[WHAT YOU HAVE TO DO] When you retype the data, keep every word exactly and include none of the pictures.

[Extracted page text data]
—————

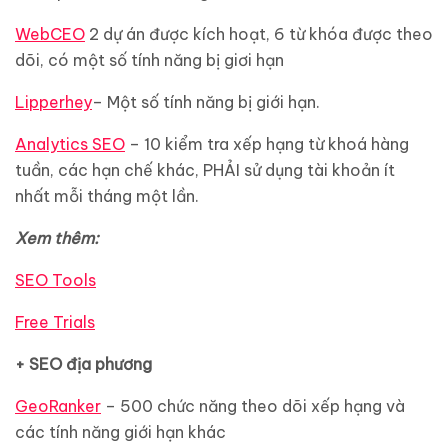
WebCEO
2 dự án được kích hoạt, 6 từ khóa được theo
dõi, có một số tính năng bị giơi hạn
Lipperhey
– Một số tính năng bị giới hạn.
Analytics SEO
– 10 kiểm tra xếp hạng từ khoá hàng
tuần, các hạn chế khác, PHẢI sử dụng tài khoản ít
nhất mỗi tháng một lần.
Xem thêm:
SEO Tools
Free Trials
+ SEO địa phương
GeoRanker
– 500 chức năng theo dõi xếp hạng và
các tính năng giới hạn khác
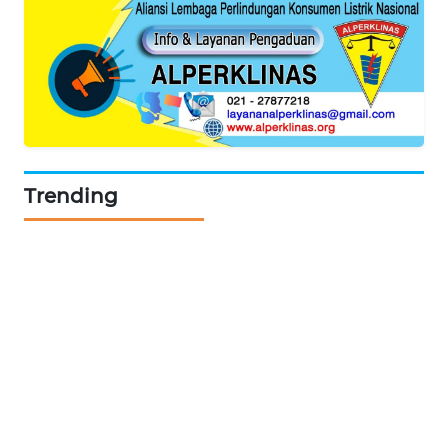
TV
WAHANANEWS
ID
WAHANANEWS
CO ID
Trending
WAHANANEWS
NET
WAHANA
SPORT
WAHANA
UMKM
WAHANA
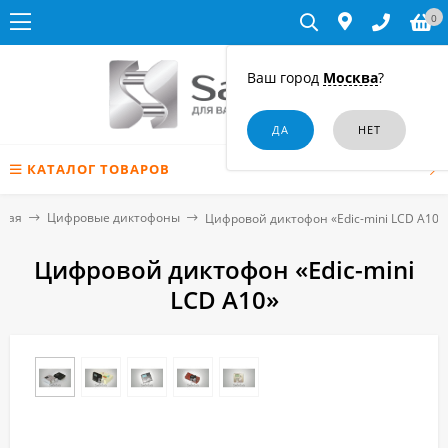
0
Ваш город
Москва
?
КАТАЛОГ ТОВАРОВ
вная
Цифровые диктофоны
Цифровой диктофон «Edic-mini LCD A10»
Цифровой диктофон «Edic-mini
LCD A10»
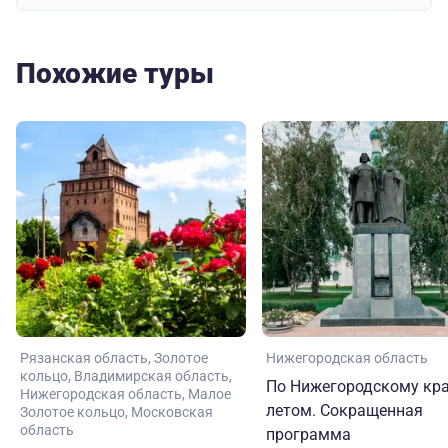
Похожие туры
Рязанская область
Золотое
Нижегородская область
кольцо
Владимирская область
По Нижегородскому кр
Нижегородская область
Малое
летом. Сокращенная
Золотое кольцо
Московская
область
программа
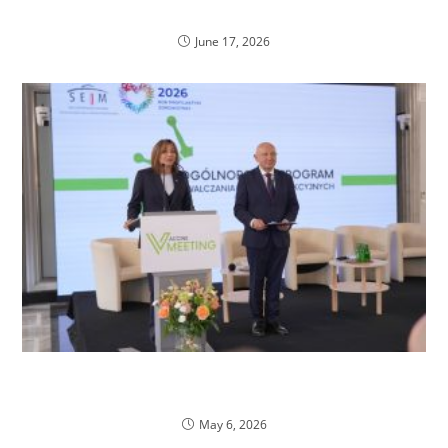
Pediatrycznego jest już dostępne online.
June 17, 2026
Vaccine Meeting 2026 – o immunizacji,
profilaktyce i przyszłości szczepień w Polsce
May 6, 2026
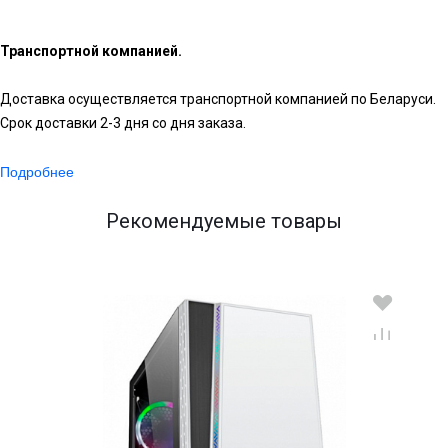
Транспортной компанией.
Доставка осуществляется транспортной компанией по Беларуси.
Срок доставки 2-3 дня со дня заказа.
Подробнее
Рекомендуемые товары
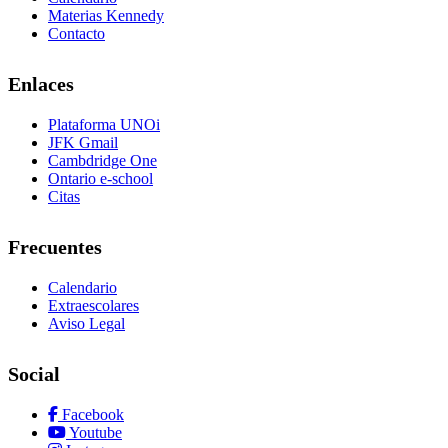
Materias Kennedy
Contacto
Enlaces
Plataforma UNOi
JFK Gmail
Cambdridge One
Ontario e-school
Citas
Frecuentes
Calendario
Extraescolares
Aviso Legal
Social
Facebook
Youtube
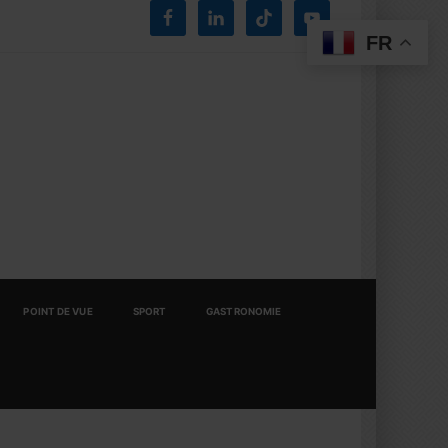
FR
POINT DE VUE
SPORT
GASTRONOMIE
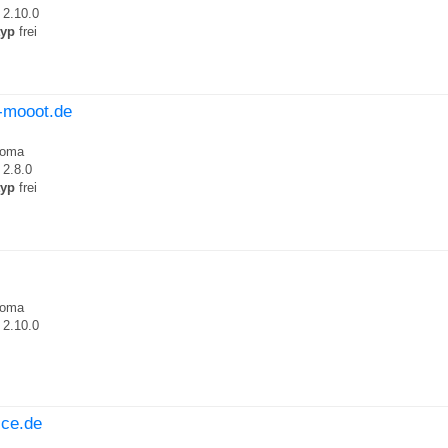
2.10.0
typ
frei
r-mooot.de
roma
2.8.0
typ
frei
roma
2.10.0
eice.de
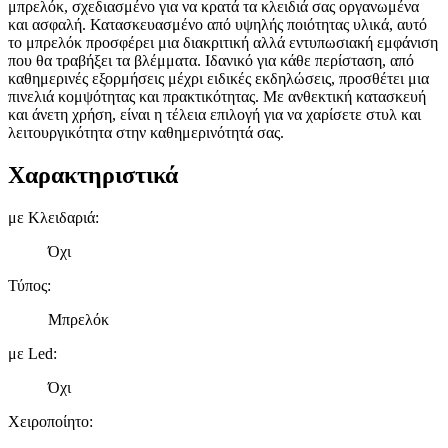
μπρελόκ, σχεδιασμένο για να κρατά τα κλειδιά σας οργανωμένα
και ασφαλή. Κατασκευασμένο από υψηλής ποιότητας υλικά, αυτό
το μπρελόκ προσφέρει μια διακριτική αλλά εντυπωσιακή εμφάνιση
που θα τραβήξει τα βλέμματα. Ιδανικό για κάθε περίσταση, από
καθημερινές εξορμήσεις μέχρι ειδικές εκδηλώσεις, προσθέτει μια
πινελιά κομψότητας και πρακτικότητας. Με ανθεκτική κατασκευή
και άνετη χρήση, είναι η τέλεια επιλογή για να χαρίσετε στυλ και
λειτουργικότητα στην καθημερινότητά σας.
Χαρακτηριστικά
με Κλειδαριά
:
Όχι
Τύπος
:
Μπρελόκ
με Led
:
Όχι
Χειροποίητο
:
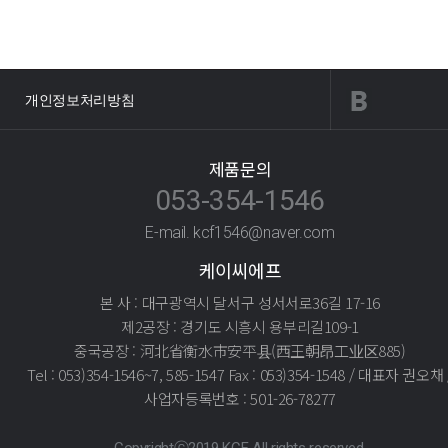
개인정보처리방침
제품문의
053-354-1546
E-mail. kcf1546@naver.com
케이씨에프
본 사 : 대구광역시 달서구 성서서로36길 17-16
제2공장 : 경기도 시흥시 용부리길109-1
중국공장 : 河北省衡水市安平县(西王朝昂工业区885)
Tel : 053)354-1546~7, 585-1547 Fax : 053)354-1548 / 대표자 권오채 
사업자등록번호 : 501-26-78277
Copyrightⓒ2019 KCF. All rights reserved.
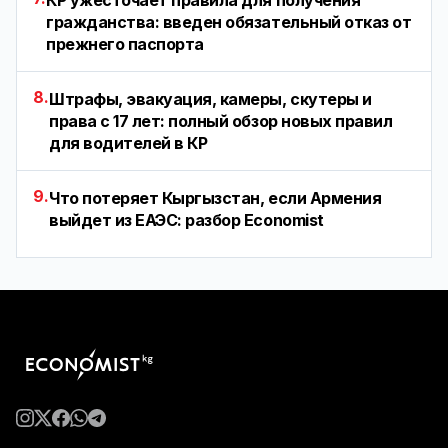
гражданства: введен обязательный отказ от
прежнего паспорта
8.
Штрафы, эвакуация, камеры, скутеры и
права с 17 лет: полный обзор новых правил
для водителей в КР
9.
Что потеряет Кыргызстан, если Армения
выйдет из ЕАЭС: разбор Economist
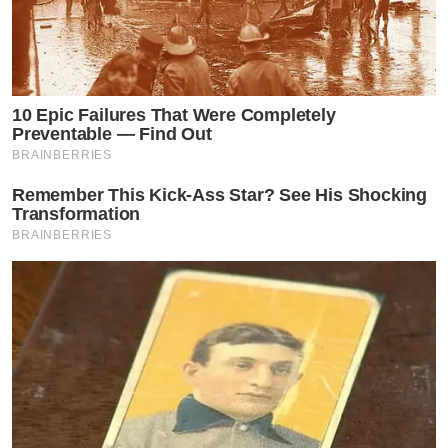
10 Epic Failures That Were Completely
Preventable — Find Out
BRAINBERRIES
Remember This Kick-Ass Star? See His Shocking
Transformation
BRAINBERRIES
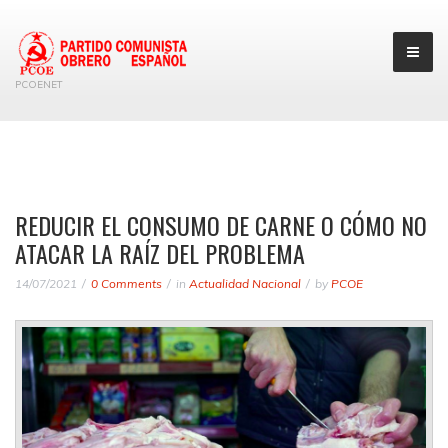
PCOENET
REDUCIR EL CONSUMO DE CARNE O CÓMO NO
ATACAR LA RAÍZ DEL PROBLEMA
14/07/2021
0 Comments
in
Actualidad Nacional
by
PCOE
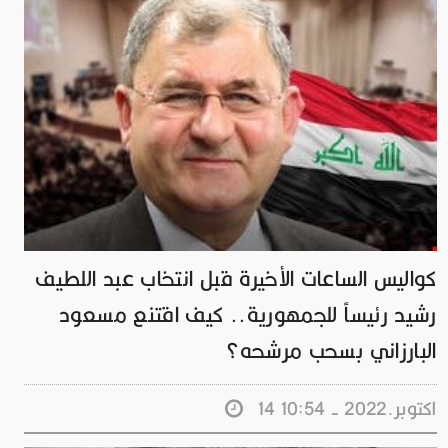
كواليس الساعات الأخيرة قبل انتخاب عبد اللطيف
رشيد رئيساً للجمهورية.. كيف اقتنع مسعود
البارزاني بسحب مرشحه؟
14 اكتوبر.2022 - 10:54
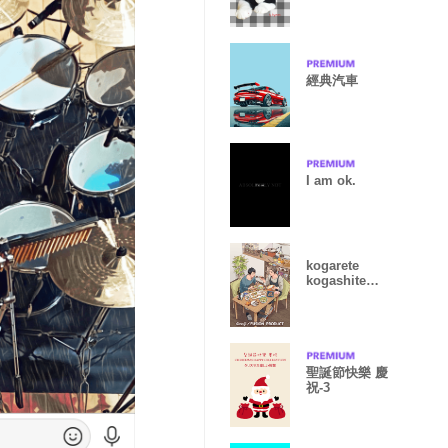
經典汽車
I am ok.
kogarete
kogashite
Vol.1
聖誕節快樂 慶
祝-3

—————

[ANSWER BOX]
WebCEO
2 dự án được kích hoạt, 6 từ khóa được theo
dõi, có một số tính năng bị giơi hạn
Lipperhey
– Một số tính năng bị giới hạn.
Analytics SEO
– 10 kiểm tra xếp hạng từ khoá hàng
tuần, các hạn chế khác, PHẢI sử dụng tài khoản ít
nhất mỗi tháng một lần.
Xem thêm:
SEO Tools
Free Trials
+ SEO địa phương
GeoRanker
– 500 chức năng theo dõi xếp hạng và
các tính năng giới hạn khác
TV
WAHANANEWS
ID
WAHANANEWS
CO ID
Trending
WAHANANEWS
NET
WAHANA
SPORT
WAHANA
UMKM
WAHANA
0
Ваш город
Москва
?
КАТАЛОГ ТОВАРОВ
вная
Цифровые диктофоны
Цифровой диктофон «Edic-mini LCD A10»
Цифровой диктофон «Edic-mini
LCD A10»
Похожие туры
Рязанская область
Золотое
Нижегородская область
кольцо
Владимирская область
По Нижегородскому кр
Нижегородская область
Малое
летом. Сокращенная
Золотое кольцо
Московская
область
программа
Pediatrycznego jest już dostępne online.
June 17, 2026
Vaccine Meeting 2026 – o immunizacji,
profilaktyce i przyszłości szczepień w Polsce
May 6, 2026
Транспортной компанией.
Доставка осуществляется транспортной компанией по Беларуси.
Срок доставки 2-3 дня со дня заказа.
Подробнее
Рекомендуемые товары
Materias Kennedy
Contacto
Enlaces
Plataforma UNOi
JFK Gmail
Cambdridge One
Ontario e-school
Citas
Frecuentes
Calendario
Extraescolares
Aviso Legal
Social
Facebook
Youtube
FR
POINT DE VUE
SPORT
GASTRONOMIE
2.10.0
typ
frei
r-mooot.de
roma
2.8.0
typ
frei
roma
2.10.0
eice.de
μπρελόκ, σχεδιασμένο για να κρατά τα κλειδιά σας οργανωμένα
και ασφαλή. Κατασκευασμένο από υψηλής ποιότητας υλικά, αυτό
το μπρελόκ προσφέρει μια διακριτική αλλά εντυπωσιακή εμφάνιση
που θα τραβήξει τα βλέμματα. Ιδανικό για κάθε περίσταση, από
καθημερινές εξορμήσεις μέχρι ειδικές εκδηλώσεις, προσθέτει μια
πινελιά κομψότητας και πρακτικότητας. Με ανθεκτική κατασκευή
και άνετη χρήση, είναι η τέλεια επιλογή για να χαρίσετε στυλ και
λειτουργικότητα στην καθημερινότητά σας.
Χαρακτηριστικά
με Κλειδαριά
:
Όχι
Τύπος
:
Μπρελόκ
με Led
:
Όχι
Χειροποίητο
:
개인정보처리방침
제품문의
053-354-1546
E-mail. kcf1546@naver.com
케이씨에프
본 사 : 대구광역시 달서구 성서서로36길 17-16
제2공장 : 경기도 시흥시 용부리길109-1
중국공장 : 河北省衡水市安平县(西王朝昂工业区885)
Tel : 053)354-1546~7, 585-1547 Fax : 053)354-1548 / 대표자 권오채 
사업자등록번호 : 501-26-78277
Copyrightⓒ2019 KCF. All rights reserved.
гражданства: введен обязательный отказ от
прежнего паспорта
8.
Штрафы, эвакуация, камеры, скутеры и
права с 17 лет: полный обзор новых правил
для водителей в КР
9.
Что потеряет Кыргызстан, если Армения
выйдет из ЕАЭС: разбор Economist
10 Epic Failures That Were Completely
Preventable — Find Out
BRAINBERRIES
Remember This Kick-Ass Star? See His Shocking
Transformation
BRAINBERRIES
PCOENET
REDUCIR EL CONSUMO DE CARNE O CÓMO NO
ATACAR LA RAÍZ DEL PROBLEMA
14/07/2021
0 Comments
in
Actualidad Nacional
by
PCOE
كواليس الساعات الأخيرة قبل انتخاب عبد اللطيف
رشيد رئيساً للجمهورية.. كيف اقتنع مسعود
البارزاني بسحب مرشحه؟
14 اكتوبر.2022 - 10:54
經典汽車
I am ok.
kogarete
kogashite
Vol.1
聖誕節快樂 慶
祝-3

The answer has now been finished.